The first approach by J. Chen at the University of California (J. Chen, J. Power Sources, 195 (2010), 1122-1129) has been to fill the parallel channels of a conventional graphite end plate with porous carbon foam and use visualization images to compare the two-phase flow under different regimes representative of a real fuel cell. After verifying that the porous media inserts in the channel did not modify the homogeneity for two-phase flow, it was clearly observed that the mal-distribution was much less severe in the device with porous channels vs. standard hollow channels. This was attributed to the random arrangement of water droplets in numerous tiny pores (~ 100 µm) of the carbon foam network. Despite overall low porosity (3%) the carbon foam inserts featured self-adjustment capacity to the amount of water in flow channels: under steady-state operation, over the whole volume of porous media, there would be a number of pores retaining liquid water whatever the air flow velocity (down to ~ 10% at high values), but the rest would remain free anytime for air to pass. Although the pressure drop with this configuration is 4-fold higher than in hollow parallel channels, the benefits are more significant, and particularly the mitigation of flooding/drying phenomena thanks to the water self-adjustment allowed by porous carbon foam inserts.

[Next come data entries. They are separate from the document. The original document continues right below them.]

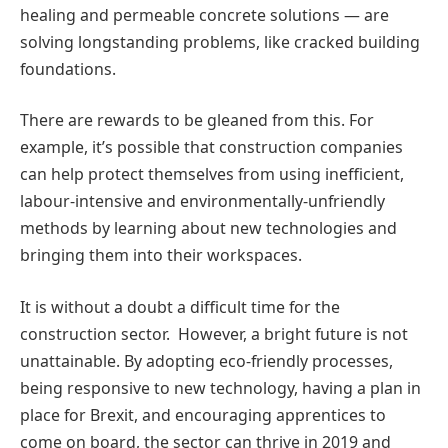
healing and permeable concrete solutions — are
solving longstanding problems, like cracked building
foundations.
There are rewards to be gleaned from this. For
example, it’s possible that construction companies
can help protect themselves from using inefficient,
labour-intensive and environmentally-unfriendly
methods by learning about new technologies and
bringing them into their workspaces.
It is without a doubt a difficult time for the
construction sector. However, a bright future is not
unattainable. By adopting eco-friendly processes,
being responsive to new technology, having a plan in
place for Brexit, and encouraging apprentices to
come on board, the sector can thrive in 2019 and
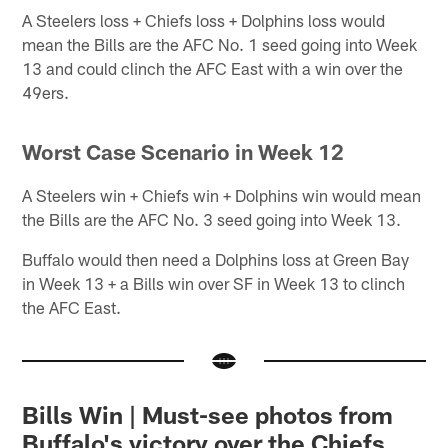
A Steelers loss + Chiefs loss + Dolphins loss would
mean the Bills are the AFC No. 1 seed going into Week
13 and could clinch the AFC East with a win over the
49ers.
Worst Case Scenario in Week 12
A Steelers win + Chiefs win + Dolphins win would mean
the Bills are the AFC No. 3 seed going into Week 13.
Buffalo would then need a Dolphins loss at Green Bay
in Week 13 + a Bills win over SF in Week 13 to clinch
the AFC East.
Bills Win | Must-see photos from
Buffalo's victory over the Chiefs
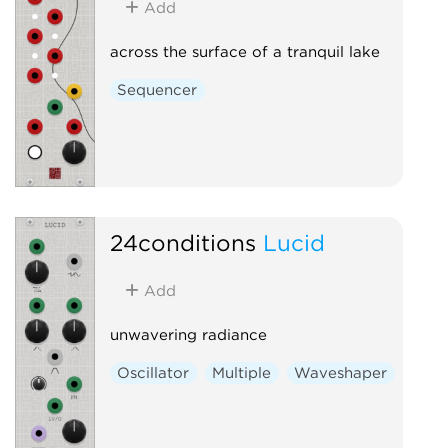
Add
across the surface of a tranquil lake
Sequencer
24conditions
Lucid
Add
unwavering radiance
Oscillator
Multiple
Waveshaper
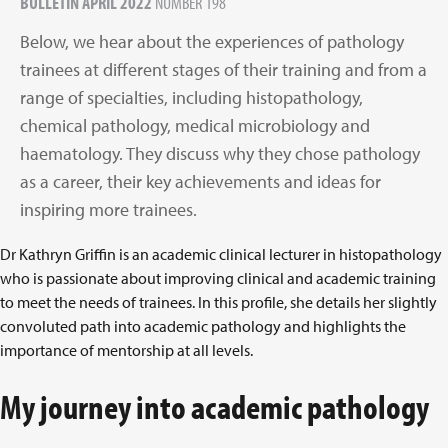
BULLETIN APRIL 2022
NUMBER 198
Below, we hear about the experiences of pathology
trainees at different stages of their training and from a
range of specialties, including histopathology,
chemical pathology, medical microbiology and
haematology. They discuss why they chose pathology
as a career, their key achievements and ideas for
inspiring more trainees.
Dr Kathryn Griffin is an academic clinical lecturer in histopathology
who is passionate about improving clinical and academic training
to meet the needs of trainees. In this profile, she details her slightly
convoluted path into academic pathology and highlights the
importance of mentorship at all levels.
My journey into academic pathology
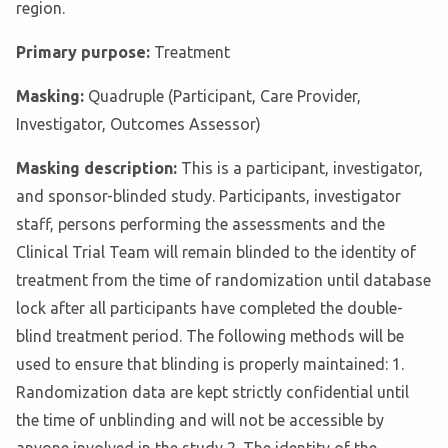
region.
Primary purpose:
Treatment
Masking:
Quadruple (Participant, Care Provider,
Investigator, Outcomes Assessor)
Masking description:
This is a participant, investigator,
and sponsor-blinded study. Participants, investigator
staff, persons performing the assessments and the
Clinical Trial Team will remain blinded to the identity of
treatment from the time of randomization until database
lock after all participants have completed the double-
blind treatment period. The following methods will be
used to ensure that blinding is properly maintained: 1.
Randomization data are kept strictly confidential until
the time of unblinding and will not be accessible by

The Canadian team at the Queen’s Royal Military College Fuel Cell Research Centre (J. Kim and N. Cunningham, J. Power Sources, 195 (2010), 2291-2300) has also selected carbon foam for its feasibility study. Unlike in the previous work, such porous material was considered as whole cathodic bipolar plate, and not merely as insert in conventional channels. They used Reticulated Vitreous Carbon foam with different pore sizes, and compared the single cell performance of their new design (3.5 mm thick carbon foam at the cathode and serpentine flow-field at the anode) with that of a conventional fuel cell with serpentine channels on both sides. Consistently with J. Chen, they found that the RVC foam fuel cell offers advantages over the conventional design especially at low operating temperatures and fully humidified gases. Moreover, the parametric study of geometrical parameters of the carbon foam (thickness, average pore size) under various operating conditions has confirmed that those with small pore sizes in the range of 100 µm are best suited for water management because they provide higher electrical conductivity to the material. Lower gas permeability also enhances forced convection in addition to diffusion as well, thereby increasing air penetration and residence time in the gas diffusion layer for a more efficient electrochemical reaction. Fuel cell tests show comparable performances in terms of power density and long-term (250 h) stability.These two complementary studies agree to point to a new possible design of fuel cell bipolar plates including carbon foam, at least at the cathode side: both low porosity and isotropic characteristics of this material favor 3-D mass transfer and extend the effective GDL area accessible by the reactant flow through the porous medium to the catalyst layer. Under flooding conditions, the two-phase flow is made more uniform in a sustainable way. Maybe a first step towards good water management at low temperatures?